The technology in Cryptocurrencies includes data security involving dimensions such as integrity, authenticity, confidentiality, etc.  Cryptocurrency privacy relates to provision of data control including prevention against data delays and data disclosure.

The privacy of cryptocurrencies can be understood by the structure and functionality of cryptocurrencies. The most popular cryptocurrency across the globe is Bitcoin so it is better to explore the privacy of Bitcoin.

Bitcoin and Privacy

The Bitcoin system offers its users the option to take on online transactions without dealing with central authorities. In this decentralized system, transactions take place directly between users. Bitcoin users have accounts that are based on public keys of an asymmetric cryptographic system and which can be generated by users themselves in random numbers. Users can use it for making transactions in the same way one uses a bank account. The transactions are propagated over peer-to-peer networks and are thus visible to every participant. In Bitcoin, blockchain technology plays the role of distributed ledger. Bitcoin transactions are stored in a blockchain. The blockchain is stored on the computers of all the users and contains transaction history. Transactions can only be executed after it has been added to the blockchain. Blockchain provides information about the transactions and it can be traceable. Blockchain is continuously updated by the system users in order to protect it from manipulation, it works on proof-of-work mechanism where validators validate and record transactions by solving complex cryptographic puzzles on Bitcoin network. It requires computational power for solving cryptographic puzzles and miners get bitcoin in rewards for their work. 

Security and Privacy Threats

 The technology of Cryptocurrency is based on decentralized model with an uncontrollable environment and hackers find cryptocurrency system an easy way to fraud the transactions.
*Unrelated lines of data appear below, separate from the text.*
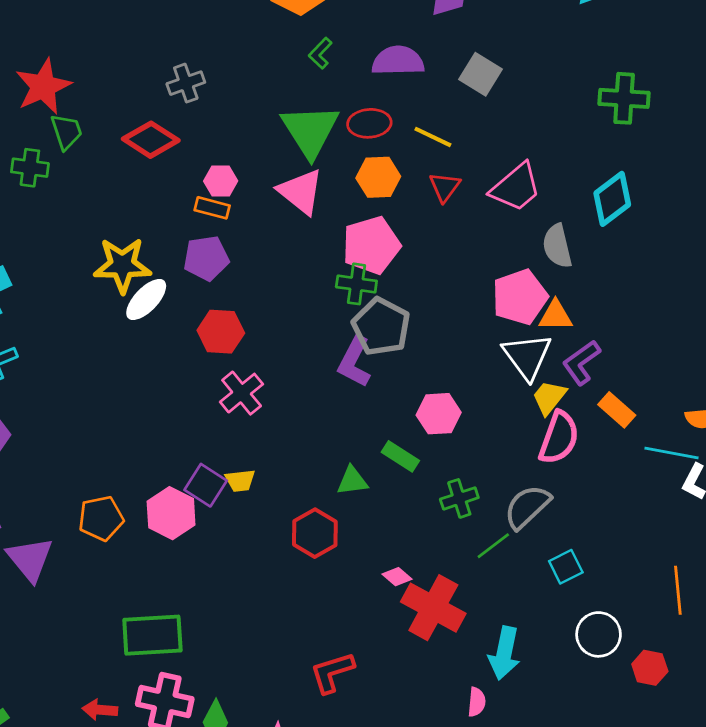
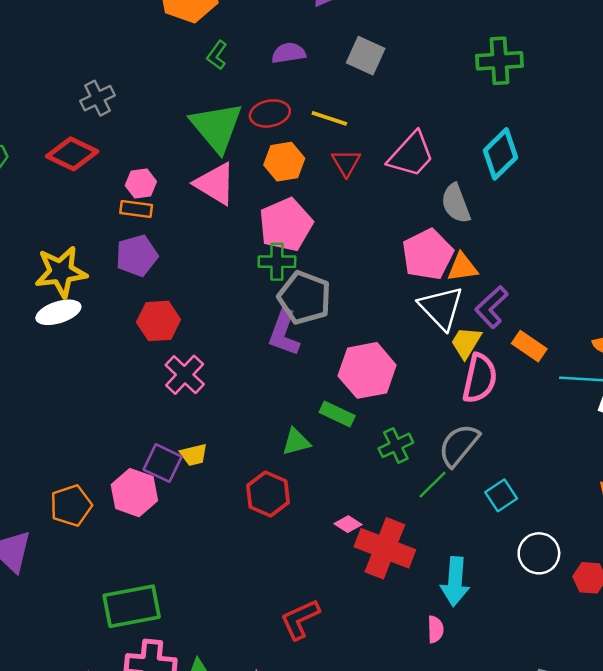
purple semicircle: (398, 61) -> (289, 53), size x0.7
white ellipse: (146, 299) -> (58, 312), moved, turned 36
pink hexagon: (439, 414) -> (367, 370), size x1.4

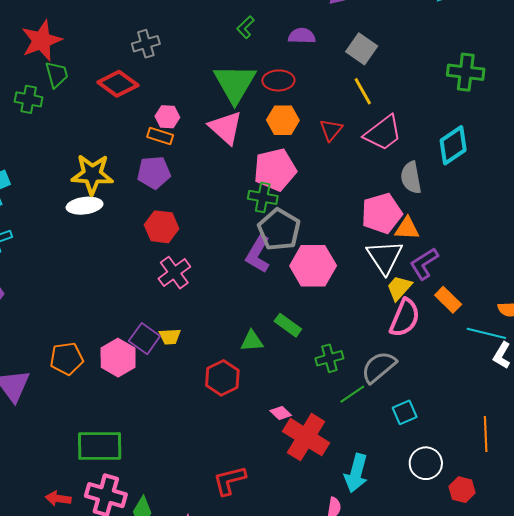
yellow line: (329, 118) -> (363, 91), moved, turned 32
pink hexagon: (367, 370) -> (313, 266), moved

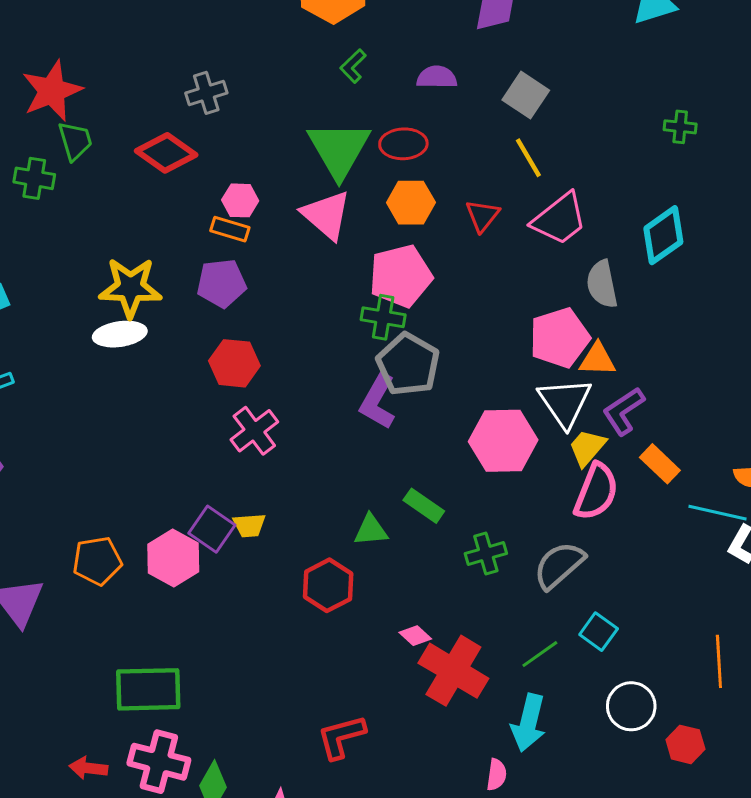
green cross: (466, 72) -> (680, 127), size x0.6
pink hexagon: (313, 266) -> (503, 441), moved
green line: (352, 394) -> (540, 654), moved
cyan square: (405, 412) -> (599, 632), turned -30

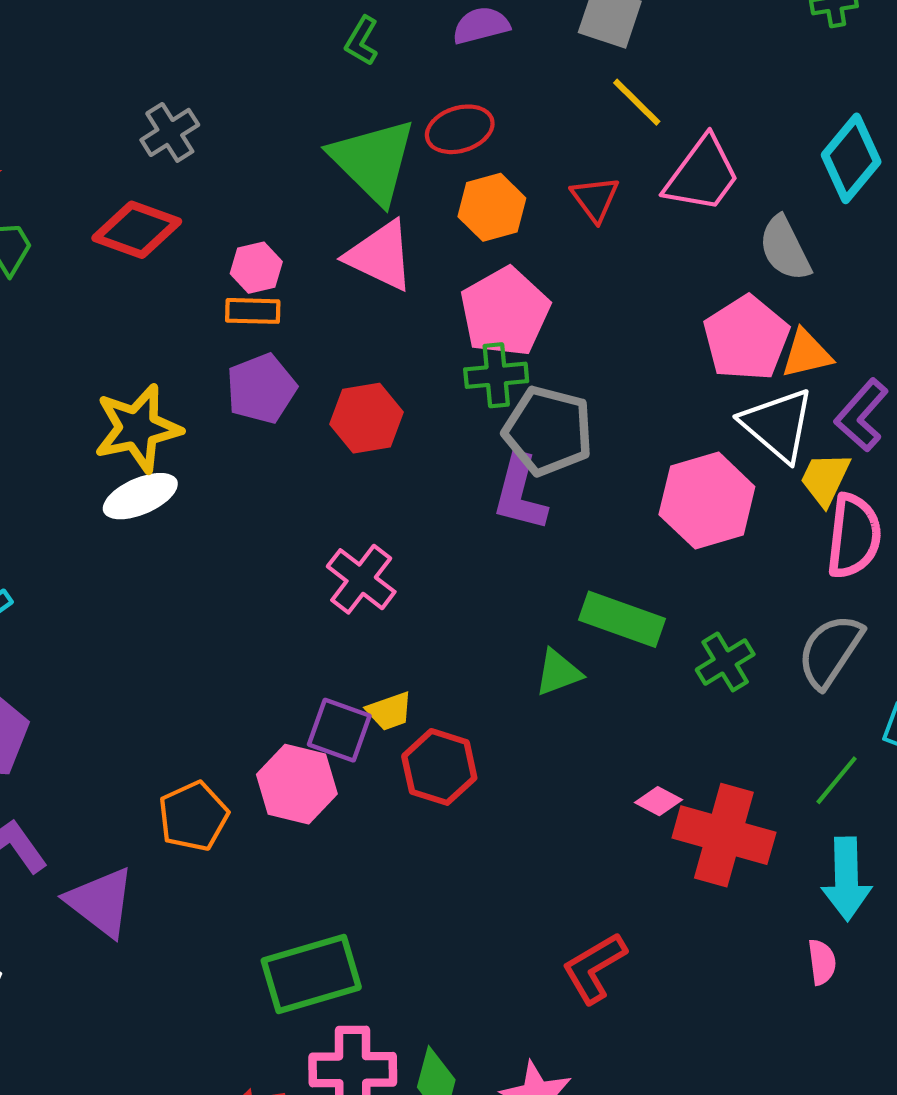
red hexagon: (234, 363) -> (367, 418), moved
green rectangle: (424, 506) -> (622, 619), size x1.4
red hexagon: (328, 585) -> (439, 767), moved

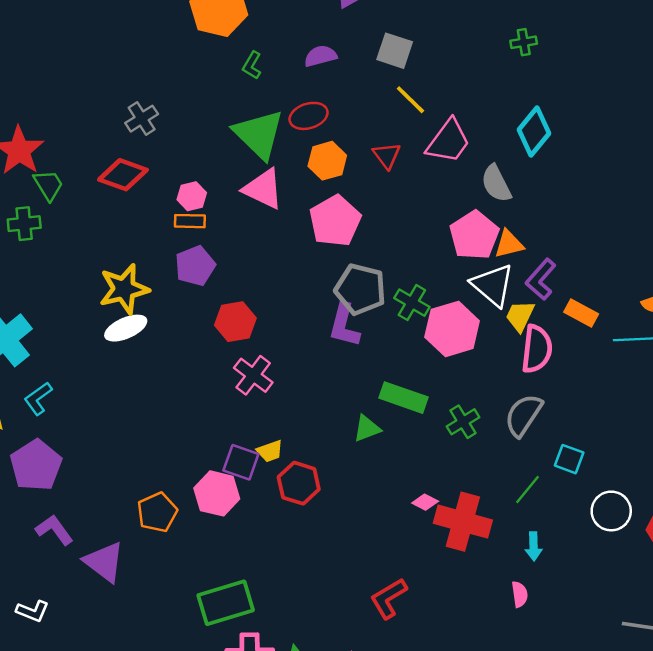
green cross: (496, 375) -> (412, 303), moved, turned 36
red hexagon: (367, 418) -> (235, 322), moved
cyan arrow: (847, 879) -> (534, 546), size x0.6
The security and privacy threat include double spending which will always be possible in Bitcoin. Apart from this, it includes various attacks such as wallet attacks, network attacks and mining attacks.

Double Spending

Users in the Bitcoin network achieve a double spend if they are able to simultaneously spend the same set of bitcoins in two different transactions. In Bitcoin, the network of miners verifies and processes all the transactions and ensures that only the unspent coins can be used as input for a follow-up transaction. This is done to protect against possible double spending in the network.

Mining Pool attack

In a mining pool, the pool manager determines the amount of work done by individual pool members by using the number of shares a member finds and submits while trying to discover a new block.

A group of dishonest miners could perform a set of internal and external attacks on a mining pool which is called mining pool attack. Internal attacks are those in which miners disrupt the function of pool.

In external attacks, miners use their higher hash power to perform attacks.

Client-Side Security Threats

In order to access Bitcoin account or wallet, a client posse a set of private-public keys. If the keys of a client are lost or compromised the client will suffer monetary loss. To use Bitcoin users need to install a wallet on their desktop or mobile device,wallet stores a set of public-private keys associated with the owner of the wallet, thus it is necessary to take protective actions to secure wallet. The most common networking attack called Distributed Denial of Service (DDoS) targets Bitcoin currency exchanges.

Related: Cryptocurrency Wallets: The Gateway to Blockchain Applications

Conclusion

Cryptocurrencies have a lot of variations as to how they are structured, their technology, the anonymity involved, and other technical aspects. Cryptocurrencies run on various parameters such as permissioned or permissionless, and their decentralized nature. Privacy in cryptocurrency provides a way to prove ownership and control of cryptocurrency. Cryptocurrencies can protect the information of users. Users can easily make transactions without compromising their privacy as user address would never be traceable.